In 2022, Pa. Partnerships for Children reported data - for the first time ever - about reasons for removals in the prior year. The top five reasons Pa. children were taken from their parents were parental drug abuse, neglect, “caretaker’s inability to cope,” inadequate housing, and the child’s behavioral problems. And medical child abuse? The spate of medical child abuse (MCA) allegations in the Lehigh Valley over the past several years is statistically anomalous, given the extremely low incidence of MCA allegations in other areas of the state.
Pulled into a
broken system
The scope of the state’s foster care system is massive, according to data from the federal Adoption and Foster Care Analysis and Reporting System. More than 21,000 children - nearly one percent of the state’s child population - spent time in the foster care system at some point during fiscal year 2021. Of the 13,664 children who were in the system Sept. 30, 2021, 10 percent were living in group homes or institutions. Of the 7,804 children who left the system during FY21, 10 percent “aged out” - a process AFCARS euphemistically terms “emancipation” - and 1 percent ran away. Twelve Pennsylvania children died while in the foster system that year.
Several studies, including three very large studies performed by MIT professor Joseph Doyle, demonstrate poorer outcomes for children raised in foster care, compared with peers from similar biological family situations whose families were preserved. Doyle’s research focused on the “marginal” situations in which the mindset of the assigned investigator - strict or lenient - essentially determined whether parents lost their child to the system. In these situations, kids who stayed home did better over the course of their lives than kids who were removed by the government.
Our second 2022 article, “Unjust family separations harm innocent children,” focused on the trauma suffered by parents and children alike when unjust separations persist for months or even years.
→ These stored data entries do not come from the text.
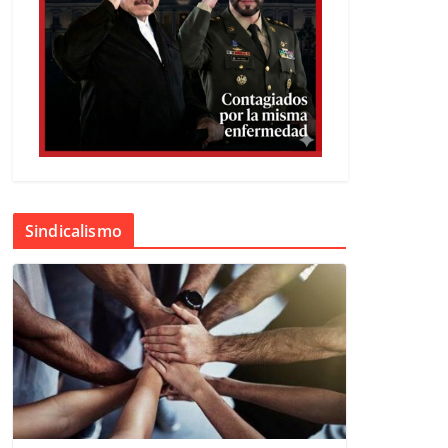
Sindicalismo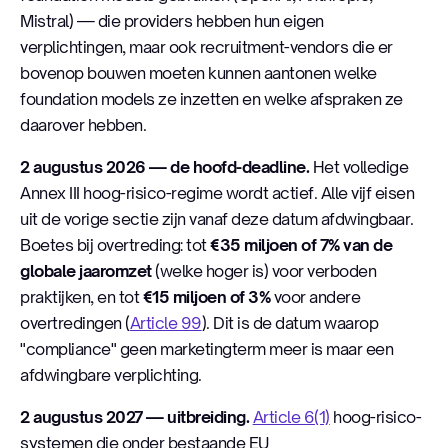
Mistral) — die providers hebben hun eigen
verplichtingen, maar ook recruitment-vendors die er
bovenop bouwen moeten kunnen aantonen welke
foundation models ze inzetten en welke afspraken ze
daarover hebben.
2 augustus 2026 — de hoofd-deadline.
Het volledige
Annex III hoog-risico-regime wordt actief. Alle vijf eisen
uit de vorige sectie zijn vanaf deze datum afdwingbaar.
Boetes bij overtreding: tot
€35 miljoen of 7% van de
globale jaaromzet
(welke hoger is) voor verboden
praktijken, en tot
€15 miljoen of 3%
voor andere
overtredingen (
Article 99
). Dit is de datum waarop
"compliance" geen marketingterm meer is maar een
afdwingbare verplichting.
2 augustus 2027 — uitbreiding.
Article 6(1)
hoog-risico-
systemen die onder bestaande EU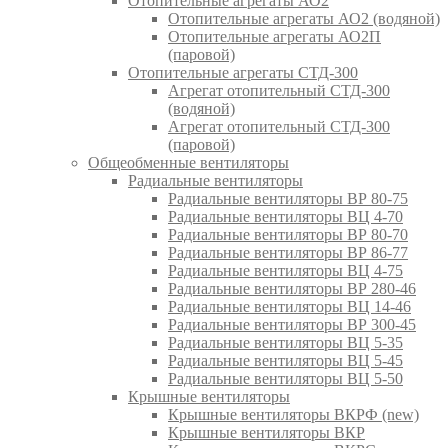
Отопительные агрегаты АО2
Отопительные агрегаты АО2 (водяной)
Отопительные агрегаты АО2П
(паровой)
Отопительные агрегаты СТД-300
Агрегат отопительный СТД-300
(водяной)
Агрегат отопительный СТД-300
(паровой)
Общеобменные вентиляторы
Радиальные вентиляторы
Радиальные вентиляторы ВР 80-75
Радиальные вентиляторы ВЦ 4-70
Радиальные вентиляторы ВР 80-70
Радиальные вентиляторы ВР 86-77
Радиальные вентиляторы ВЦ 4-75
Радиальные вентиляторы ВР 280-46
Радиальные вентиляторы ВЦ 14-46
Радиальные вентиляторы ВР 300-45
Радиальные вентиляторы ВЦ 5-35
Радиальные вентиляторы ВЦ 5-45
Радиальные вентиляторы ВЦ 5-50
Крышные вентиляторы
Крышные вентиляторы ВКРФ (new)
Крышные вентиляторы ВКР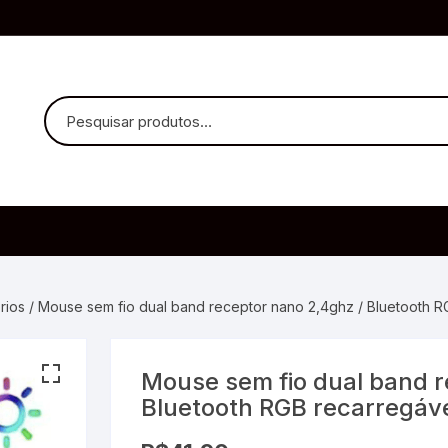
uvido Headphones
e Microfone
rios
/ Mouse sem fio dual band receptor nano 2,4ghz / Bluetooth 
Mouse sem fio dual band r
ia
Bluetooth RGB recarregá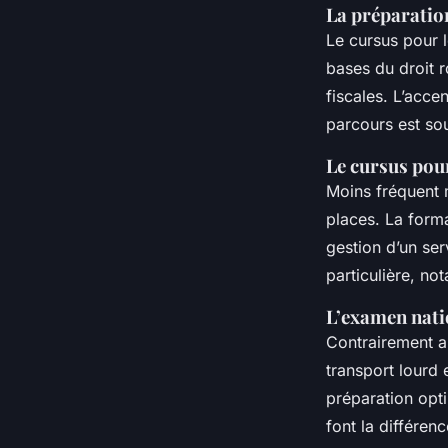
La préparatio
Le cursus pour 
bases du droit r
fiscales. L’acce
parcours est sou
Le cursus pou
Moins fréquent 
places. La forma
gestion d’un serv
particulière, n
L’examen nati
Contrairement a
transport lourd 
préparation opt
font la différe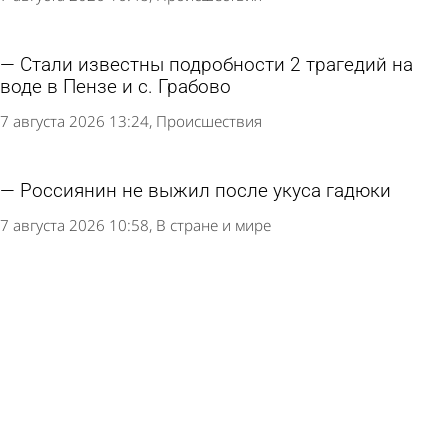
Стали известны подробности 2 трагедий на
воде в Пензе и с. Грабово
7 августа 2026 13:24
Происшествия
Россиянин не выжил после укуса гадюки
7 августа 2026 10:58
В стране и мире
Пензенцы сообщили о смерти мужчины на
Олимпийской аллее
7 августа 2026 10:54
Глас народа
В селе Грабово обнаружили тело утонувшего
мужчины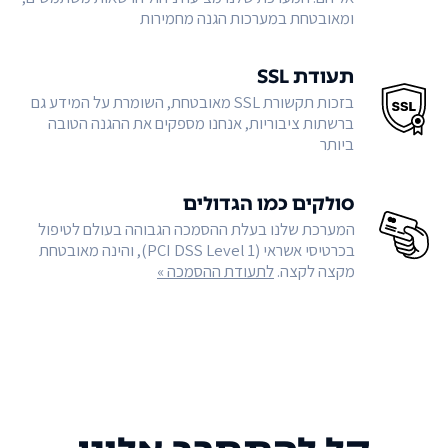
ומאובטחת במערכות הגנה מחמירות
תעודת SSL
בזכות תקשורת SSL מאובטחת, השומרת על המידע גם
ברשתות ציבוריות, אנחנו מספקים את ההגנה הטובה
ביותר
סולקים כמו הגדולים
המערכת שלנו בעלת ההסמכה הגבוהה בעולם לטיפול
בכרטיסי אשראי (PCI DSS Level 1), והינה מאובטחת
מקצה לקצה.
לתעודת ההסמכה »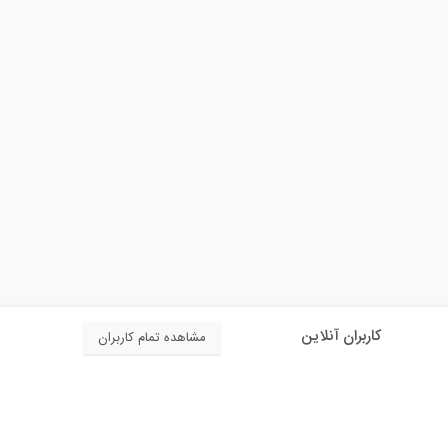
کاربران آنلاین
مشاهده تمام کاربران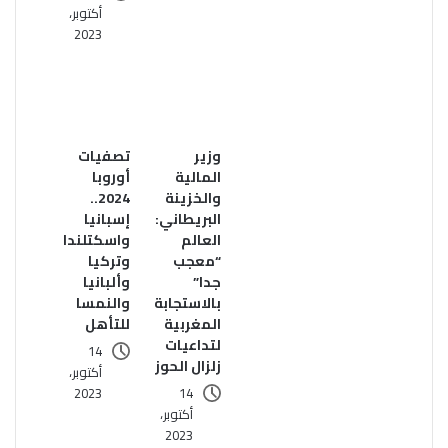
أكتوبر،
2023
وزير
تصفيات
المالية
أوروبا
والخزينة
2024..
البريطاني:
إسبانيا
العالم
واسكتلندا
“معجب
وتركيا
جدا”
وألبانيا
بالاستجابة
والنمسا
المغربية
للتأهل
لتداعيات
14
زلزال الحوز
أكتوبر،
2023
14
أكتوبر،
2023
Some children have spent most or all of their first year of life in “the system,” with family bonds weakening and milestones like first steps going unrecorded and uncelebrated.
Alternatives
to the status quo
There are alternatives to the way the child protection system currently operates in most states. One example is the Family Representation Project at Legal Services of New Jersey. Through the FRP, caseworkers from the Division of Child Protection and Permanency refer families to LSNJ before filing a petition for child removal - at a time when LSNJ attorneys can help remove family preservation obstacles such as pending evictions, immigration status issues and welfare denials.
In Lehigh County, parents are asking for the mandatory inclusion of testimony from doctors with expertise in specific health conditions - rather than relying solely on the limited expertise of child abuse pediatricians - during child protection investigations. Controller Mark Pinsley recommends that an opinion outside a referring hospital be sought, rather than following the current circular process that allows - for example - physicians at the Child Advocacy Center to review the allegations made by their own Lehigh Valley Hospital Network colleagues.
Our third 2022 article, “How should the system work, and what changes are needed?” examined the legal underpinnings of current CPS practice, and found that much of what currently happens has a shaky foundation. Seton Hall Law School Professor Solangel Maldonado and UNC Law School Professor Maxine Eichner both noted that the state is supposed to respect parents’ right to seek appropriate medical care for their children.
“When there is a disagreement among physicians,” Prof. Maldonado explained, the parents should decide […] The state is supposed to intervene as little as possible.”